“ This is Pregnancy and Infancy loss awareness month, but hardly anyone is counting our losses” SG
Unfortunately, there is a disconnect when it comes to acknowledging the feelings often experienced by siblings of aborted babies. As the above mentioned sibling was told when she sought to remember her aborted brother in a prayer vigil, her loss “was intentional”, and so she could not include him in the service. This left her feeling crushed, as her loss was just as significant as those who had lost a child any other way.
It is not unusual to find this reluctance to acknowledge the dynamics surrounding siblings and abortion. In the comment section of one article I wrote on the topic, a mom who had told her children about her two abortions stated: “ I had two abortions, one illegal and one legal..and my two born kids don’t care a bit…they love each other and don’t think they have dead brothers or sisters they have to grieve, so enough with this fake emotional stuff.”
This “fake” emotional stuff is often hidden from parents who have had abortions. Surviving children feel a responsibility to keep the secret and support their parents for a variety of reasons. One may be to protect the parent from harm and hurt, another may be the fear of being rejected by someone you knew to protect you, but then found out participated in the death of another sibling. It is all very confusing, and they are often fearful to allow their feelings to be known.
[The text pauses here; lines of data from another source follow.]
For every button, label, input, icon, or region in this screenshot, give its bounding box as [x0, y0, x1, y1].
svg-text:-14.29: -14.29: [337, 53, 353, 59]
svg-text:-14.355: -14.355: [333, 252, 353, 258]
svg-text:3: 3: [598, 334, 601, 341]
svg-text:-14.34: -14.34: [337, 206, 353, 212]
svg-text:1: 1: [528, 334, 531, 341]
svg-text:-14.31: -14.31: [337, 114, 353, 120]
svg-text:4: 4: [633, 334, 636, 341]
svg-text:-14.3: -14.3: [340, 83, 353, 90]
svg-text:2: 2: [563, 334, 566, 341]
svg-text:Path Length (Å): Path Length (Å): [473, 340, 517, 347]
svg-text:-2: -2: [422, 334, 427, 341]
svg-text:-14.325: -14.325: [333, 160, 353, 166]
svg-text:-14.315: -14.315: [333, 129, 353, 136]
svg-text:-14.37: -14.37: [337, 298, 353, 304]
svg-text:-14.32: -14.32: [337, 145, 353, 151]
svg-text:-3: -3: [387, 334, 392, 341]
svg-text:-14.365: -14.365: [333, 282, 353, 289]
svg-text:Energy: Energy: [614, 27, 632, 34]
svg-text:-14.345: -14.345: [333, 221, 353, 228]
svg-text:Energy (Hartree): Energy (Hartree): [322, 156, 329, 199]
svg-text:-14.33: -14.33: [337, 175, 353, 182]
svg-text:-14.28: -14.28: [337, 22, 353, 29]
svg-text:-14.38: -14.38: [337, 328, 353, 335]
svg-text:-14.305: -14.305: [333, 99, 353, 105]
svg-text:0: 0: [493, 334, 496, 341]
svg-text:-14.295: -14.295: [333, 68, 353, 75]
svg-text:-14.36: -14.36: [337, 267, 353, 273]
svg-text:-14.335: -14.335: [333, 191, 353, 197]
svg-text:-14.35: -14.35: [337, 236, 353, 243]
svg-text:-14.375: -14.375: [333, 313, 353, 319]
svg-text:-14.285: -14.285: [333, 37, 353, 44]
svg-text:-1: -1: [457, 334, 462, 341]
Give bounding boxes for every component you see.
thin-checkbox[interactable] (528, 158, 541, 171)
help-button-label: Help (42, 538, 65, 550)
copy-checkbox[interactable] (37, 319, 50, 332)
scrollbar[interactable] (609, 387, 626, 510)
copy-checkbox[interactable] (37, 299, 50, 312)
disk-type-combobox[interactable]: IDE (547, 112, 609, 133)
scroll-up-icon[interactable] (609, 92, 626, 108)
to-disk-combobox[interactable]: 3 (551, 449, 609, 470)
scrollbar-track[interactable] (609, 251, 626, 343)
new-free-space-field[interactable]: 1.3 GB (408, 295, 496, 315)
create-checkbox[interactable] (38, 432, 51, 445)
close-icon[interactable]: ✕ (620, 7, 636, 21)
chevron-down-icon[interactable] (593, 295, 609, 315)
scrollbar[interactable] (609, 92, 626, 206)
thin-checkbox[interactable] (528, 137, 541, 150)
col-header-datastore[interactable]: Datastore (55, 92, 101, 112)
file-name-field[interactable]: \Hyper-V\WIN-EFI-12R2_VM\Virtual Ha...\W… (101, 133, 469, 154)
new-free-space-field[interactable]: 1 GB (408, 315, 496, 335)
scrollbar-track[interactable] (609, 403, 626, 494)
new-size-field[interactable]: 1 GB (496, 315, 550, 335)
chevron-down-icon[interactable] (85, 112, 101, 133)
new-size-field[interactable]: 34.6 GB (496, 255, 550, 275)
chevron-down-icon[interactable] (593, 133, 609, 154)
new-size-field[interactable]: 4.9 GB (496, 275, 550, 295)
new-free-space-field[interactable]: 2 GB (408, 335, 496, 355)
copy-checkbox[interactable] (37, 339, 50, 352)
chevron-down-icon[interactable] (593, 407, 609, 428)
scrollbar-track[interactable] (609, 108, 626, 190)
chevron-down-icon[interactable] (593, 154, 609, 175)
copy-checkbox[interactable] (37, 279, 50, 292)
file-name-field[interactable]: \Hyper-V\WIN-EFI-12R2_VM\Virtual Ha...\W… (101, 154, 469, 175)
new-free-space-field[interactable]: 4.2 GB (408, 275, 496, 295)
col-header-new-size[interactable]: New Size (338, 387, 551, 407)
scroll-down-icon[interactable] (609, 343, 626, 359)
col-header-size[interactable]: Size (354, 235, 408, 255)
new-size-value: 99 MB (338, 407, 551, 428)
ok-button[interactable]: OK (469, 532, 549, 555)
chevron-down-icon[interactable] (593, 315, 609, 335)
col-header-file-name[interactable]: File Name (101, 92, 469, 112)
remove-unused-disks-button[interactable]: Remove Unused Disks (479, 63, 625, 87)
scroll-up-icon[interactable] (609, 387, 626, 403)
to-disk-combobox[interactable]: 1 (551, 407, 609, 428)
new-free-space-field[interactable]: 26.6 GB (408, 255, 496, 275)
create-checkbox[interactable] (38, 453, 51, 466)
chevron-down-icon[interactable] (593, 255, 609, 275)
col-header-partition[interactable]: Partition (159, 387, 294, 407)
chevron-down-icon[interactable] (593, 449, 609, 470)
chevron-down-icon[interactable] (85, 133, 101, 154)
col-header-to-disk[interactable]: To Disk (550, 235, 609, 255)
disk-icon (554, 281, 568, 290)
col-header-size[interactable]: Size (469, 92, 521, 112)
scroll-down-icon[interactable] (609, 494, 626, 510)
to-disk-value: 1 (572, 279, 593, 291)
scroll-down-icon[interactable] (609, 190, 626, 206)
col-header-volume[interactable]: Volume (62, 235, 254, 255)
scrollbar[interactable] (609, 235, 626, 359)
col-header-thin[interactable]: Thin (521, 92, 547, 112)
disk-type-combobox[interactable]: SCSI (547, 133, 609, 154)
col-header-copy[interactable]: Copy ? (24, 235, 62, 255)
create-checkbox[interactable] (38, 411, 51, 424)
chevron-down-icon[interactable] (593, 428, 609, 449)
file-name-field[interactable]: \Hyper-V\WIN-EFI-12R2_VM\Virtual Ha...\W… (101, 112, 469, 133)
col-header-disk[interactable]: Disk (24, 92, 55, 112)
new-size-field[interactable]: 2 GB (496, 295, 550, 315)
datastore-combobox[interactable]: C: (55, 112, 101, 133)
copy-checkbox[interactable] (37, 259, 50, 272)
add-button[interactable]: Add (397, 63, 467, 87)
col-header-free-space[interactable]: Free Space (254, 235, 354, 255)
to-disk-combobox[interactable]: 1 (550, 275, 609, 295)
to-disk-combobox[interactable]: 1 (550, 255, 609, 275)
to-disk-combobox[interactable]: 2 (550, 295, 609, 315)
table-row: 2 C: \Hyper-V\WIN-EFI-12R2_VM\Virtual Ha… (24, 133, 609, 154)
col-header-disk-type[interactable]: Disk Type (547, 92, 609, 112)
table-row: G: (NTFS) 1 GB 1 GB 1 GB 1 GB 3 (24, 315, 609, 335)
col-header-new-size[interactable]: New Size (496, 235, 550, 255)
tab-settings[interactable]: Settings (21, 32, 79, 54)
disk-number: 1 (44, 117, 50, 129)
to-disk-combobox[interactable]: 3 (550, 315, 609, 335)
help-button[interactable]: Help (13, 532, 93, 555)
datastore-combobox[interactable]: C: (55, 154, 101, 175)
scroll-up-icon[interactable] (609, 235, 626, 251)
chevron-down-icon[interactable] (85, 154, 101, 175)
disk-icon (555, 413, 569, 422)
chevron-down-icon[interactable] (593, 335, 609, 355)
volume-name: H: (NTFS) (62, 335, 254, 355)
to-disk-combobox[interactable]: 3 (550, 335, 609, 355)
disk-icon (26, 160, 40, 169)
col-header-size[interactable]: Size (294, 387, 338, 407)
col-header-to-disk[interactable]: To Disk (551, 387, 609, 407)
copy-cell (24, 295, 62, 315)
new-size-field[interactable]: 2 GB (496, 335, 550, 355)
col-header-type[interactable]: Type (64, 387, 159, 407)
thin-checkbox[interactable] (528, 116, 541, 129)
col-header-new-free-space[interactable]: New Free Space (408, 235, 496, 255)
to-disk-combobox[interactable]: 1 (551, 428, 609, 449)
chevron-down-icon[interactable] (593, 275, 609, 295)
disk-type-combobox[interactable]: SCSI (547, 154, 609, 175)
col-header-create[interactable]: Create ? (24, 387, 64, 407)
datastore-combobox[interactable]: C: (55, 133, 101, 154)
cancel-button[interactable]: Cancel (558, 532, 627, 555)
Some parents actually feel it is not the business of other children. They are blind to the fact that it can greatly influence their lives, as it raises questions of “wantedness”, a sense of knowing someone is missing, if their name would even be the same, or if they would they even be here if their sibling was born? Many parents tend to belittle and downplay these feelings, often boasting how their children a “fine with it”.
It is really no different than the denial of the impact of abortion on moms and dads, but, if we as a society continue to deny their pain, how can we move to understand and heal the wounds of the living children?
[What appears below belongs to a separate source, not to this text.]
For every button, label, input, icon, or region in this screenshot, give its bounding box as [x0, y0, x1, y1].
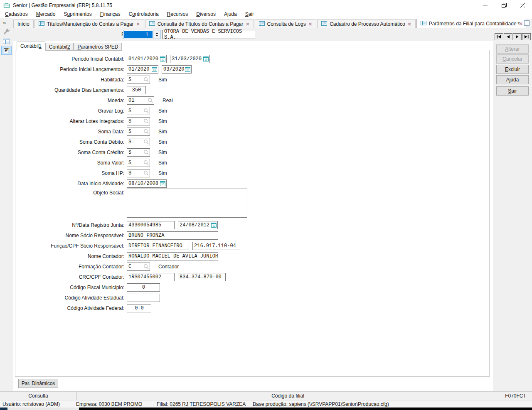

Siblings of aborted babies often feel isolated and alone in their feelings with no one to speak to about them. An experience like the one above only serves to draw them into further isolation if it happens to someone who has received no prior healing.
Thank goodness, the person mentioned above, though crushed, had been to a healing retreat and was able to process what had happened as a lack of understanding.
In the past seven years of Lumina holding “Entering Canaan” sibling retreats, women and men have participated from across the country. The need for them to unite and know they are not alone in their feelings or experiences reflects the damage abortion has done to countless siblings and the bond they may feel.
Abortion kills unborn children, but also damages women, men, siblings and countless others who come in contact with it.
Let us listen carefully to the cries of these people and prayerfully offer compassion and understanding for the losses they suffer which, through the dignity of each life, are just as valuable in the eyes of God.